I had dinner with my friend named Dorothy the other day, which set me on thinking about the origin of the expression, “A friend of Dorothy’s.” I first heard this expression a few years ago, when a gay friend of mine used it. As he knows our Dorothy, I thought he was referring to another friend of hers to start with. How confusing life becomes.
The term “a friend of Dorothy” originates from the Second World War, or maybe earlier. In those days, homosexual acts were illegal in both the UK and the USA. That meant all homosexual acts, whether behind closed doors or not. So, in the States, asking if someone was “a friend of Dorothy” was a way of finding out someone’s sexual orientation without giving too much away. In the UK, at around the same time, the question was, “Are you a friend of Mrs King?”
My thinking around this moved me onto thinking about the origin of a few other phrases that I still use:
Cupboard Love – I use this a lot with my cats, who seem to find me utterly desirable when I am eating chicken or fish… I believe the technical definition is affection that is given to obtain reward. Sounds about right in my household. Somewhat annoyingly, I haven’t been able to find the origin of this expression, but I wanted to include it.

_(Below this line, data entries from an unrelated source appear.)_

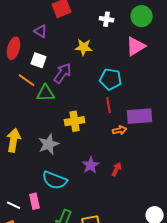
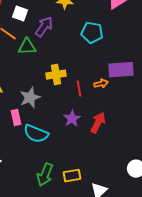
red line: (109, 105) -> (79, 89), moved
red arrow: (117, 169) -> (98, 123), size x1.5
pink rectangle: (35, 201) -> (16, 118), moved

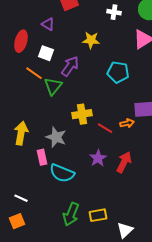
green triangle: (27, 47) -> (53, 86), turned -48
red line: (79, 89) -> (105, 128), turned -49
gray star: (30, 98) -> (56, 137), turned -30

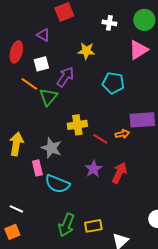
white square: (46, 53) -> (41, 64), turned -35

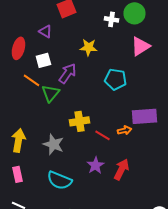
green circle: (144, 20) -> (134, 13), moved
pink rectangle: (37, 168) -> (17, 174), moved

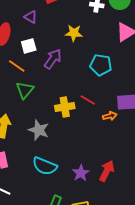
green triangle: (50, 93) -> (25, 90), moved
red line: (102, 135) -> (88, 100), moved
purple star: (95, 165) -> (81, 173), moved
red arrow: (121, 169) -> (107, 171), moved

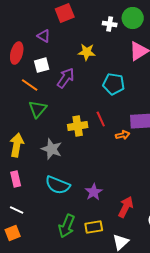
red line: (88, 100) -> (101, 119), turned 35
red arrow: (107, 171) -> (126, 207), moved

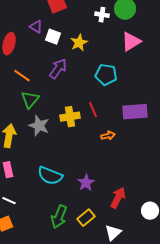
yellow star: (87, 52) -> (79, 43), turned -30
white square: (42, 65) -> (53, 37), moved, turned 35
orange arrow: (123, 135) -> (108, 136), moved
gray star: (52, 149) -> (39, 126), moved
yellow rectangle: (94, 227) -> (86, 218), turned -30

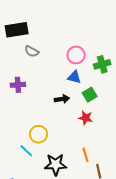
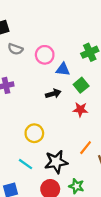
pink circle: (76, 55) -> (45, 55), moved
cyan line: (26, 151) -> (25, 164), moved
orange line: (85, 155) -> (86, 148), turned 64

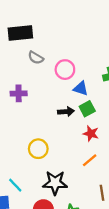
green square: (81, 85) -> (87, 109), moved
orange line: (86, 148) -> (90, 160), moved
cyan line: (25, 164) -> (15, 185), moved

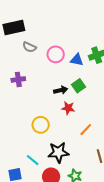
blue triangle: (81, 88) -> (77, 60), moved
red star: (91, 134) -> (68, 108), moved
cyan line: (15, 185) -> (33, 160), moved

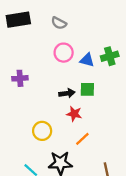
gray semicircle: (29, 47) -> (59, 23), moved
green square: (79, 86) -> (87, 89), turned 32
orange line: (86, 130) -> (82, 139), moved

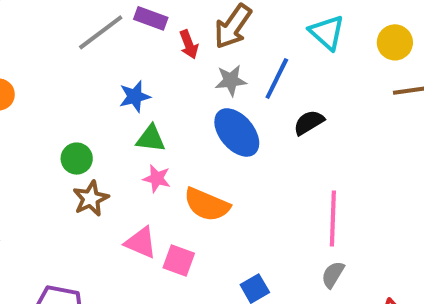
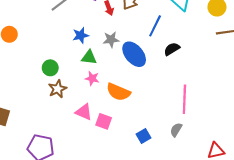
gray star: (231, 80) -> (111, 40), moved
gray semicircle: (333, 275) -> (176, 130), moved

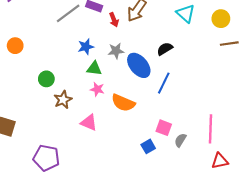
blue line: (155, 26) -> (164, 83), moved
black semicircle: (172, 49) -> (165, 49), moved
green circle: (50, 68) -> (46, 79), moved
pink line: (184, 99) -> (210, 129), moved
pink square: (104, 121) -> (164, 128), moved

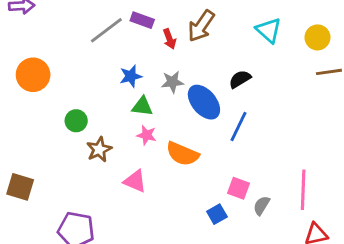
orange circle: (15, 46) -> (33, 75), size x1.5

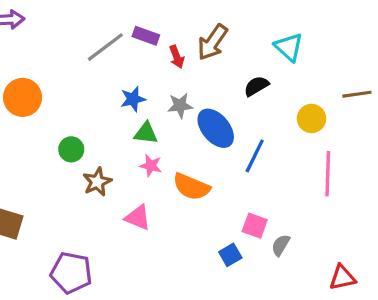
yellow circle: (317, 37) -> (311, 119), moved
black semicircle: (240, 79) -> (256, 86), moved
pink line: (303, 190) -> (328, 174), moved

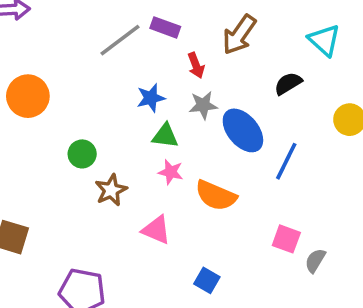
red arrow: (177, 57) -> (196, 65), moved
blue square: (230, 255) -> (207, 280), moved, turned -30

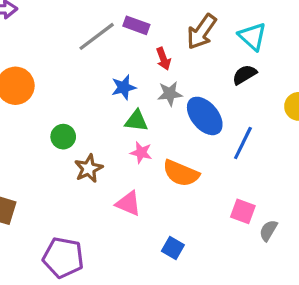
cyan triangle: (324, 40) -> (252, 36), moved

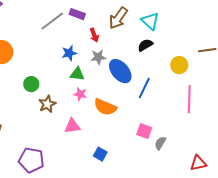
pink triangle: (128, 203) -> (72, 126), turned -30

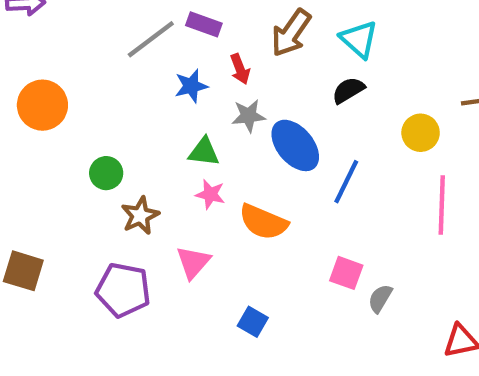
blue star: (69, 53) -> (191, 86), moved
pink triangle: (72, 126) -> (193, 262), turned -42
purple pentagon: (31, 160) -> (123, 290), moved

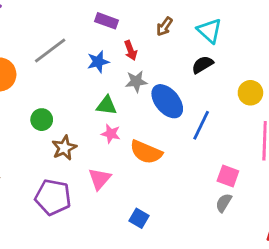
brown arrow: (291, 33) -> (164, 26), size x0.6
gray line: (151, 39) -> (50, 50), moved
pink square: (346, 273) -> (228, 176), moved

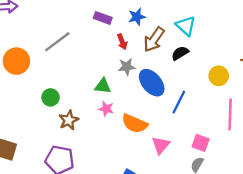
brown arrow: (164, 26) -> (154, 39), moved, size x1.6
blue star: (98, 62) -> (137, 17), moved
pink triangle: (100, 179) -> (161, 145), moved

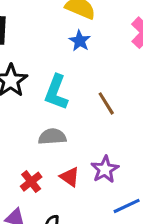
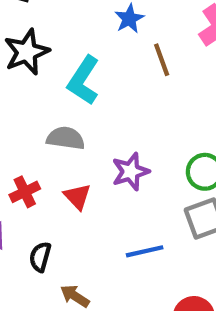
brown line: (106, 103) -> (162, 60), moved
purple star: (105, 169) -> (131, 172), moved

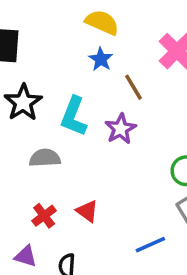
gray semicircle: (66, 138) -> (45, 158), moved
purple star: (131, 172) -> (120, 129), moved

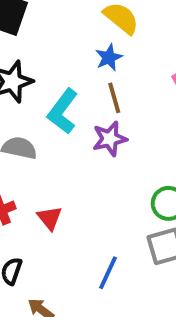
brown line: (134, 87) -> (114, 98), moved
blue line: (150, 245) -> (108, 273), turned -56

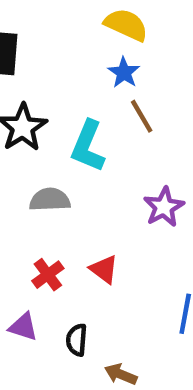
purple star: (110, 139) -> (164, 207), moved

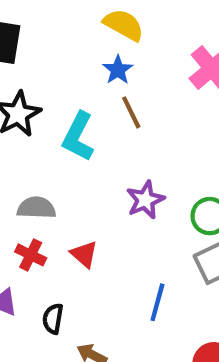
gray semicircle: (50, 200) -> (36, 208), moved
red cross: (48, 275) -> (31, 255), turned -32

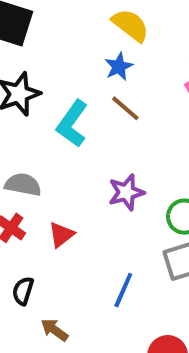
brown line: (131, 112) -> (125, 108), turned -32
red triangle: (84, 254) -> (61, 235), turned 32

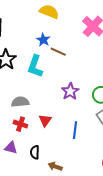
blue star: (119, 67) -> (43, 40), moved
blue line: (123, 290) -> (75, 130), moved

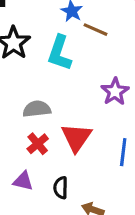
red triangle: (45, 120) -> (76, 137), size x1.5
red cross: (20, 124) -> (38, 144), turned 32

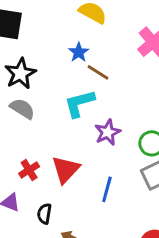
cyan L-shape: (59, 53) -> (79, 103), moved, turned 48
gray semicircle: (37, 109) -> (22, 109), moved, turned 30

Month of Sunday’s – means a long, indeterminate time, eg, “I haven’t seen Jo in a month of Sunday’s.” It is believed to originate from the Christian Holy Day Sunday, when activities were (and still are, to a certain extent, at least in the UK) regulated eg, shops not open, etc. Some people perceived Sunday’s as being long and boring, and a month of Sunday’s would have been 30 or 31 weeks, the amount of time it would take for a month of Sunday’s to pass.
Every Cloud has a Silver Lining – I love this phrase, I think it’s lyrical and full of hope (which it is, of course). John Milton first used the expression “Silver Lining” in 1634. From then on, it started to be used extensively in literature. It wasn’t until 1840 that “There’s a silver lining to every cloud,” was first used, and that was how the phrase came to be commonly used until 1849 when the current form was used in a book review.
A Fate Worse than Death – this originally meant anything that would make life unbearable, and was generally used with regard to rape or loss of one’s virginity in the days when respectable ladies “didn’t do that sort of thing” outside of wedlock. Back in those days, women were believed to be better off dead if either of these circumstances had occurred. (I dare say that some would still feel that way about rape.). It seems to have first been used in literature in the late 1700s but nowadays is used in a much more lighthearted fashion.
The English language is full of odd little sayings and idioms, and maybe I’ll write about more in the future, but that’s all for now.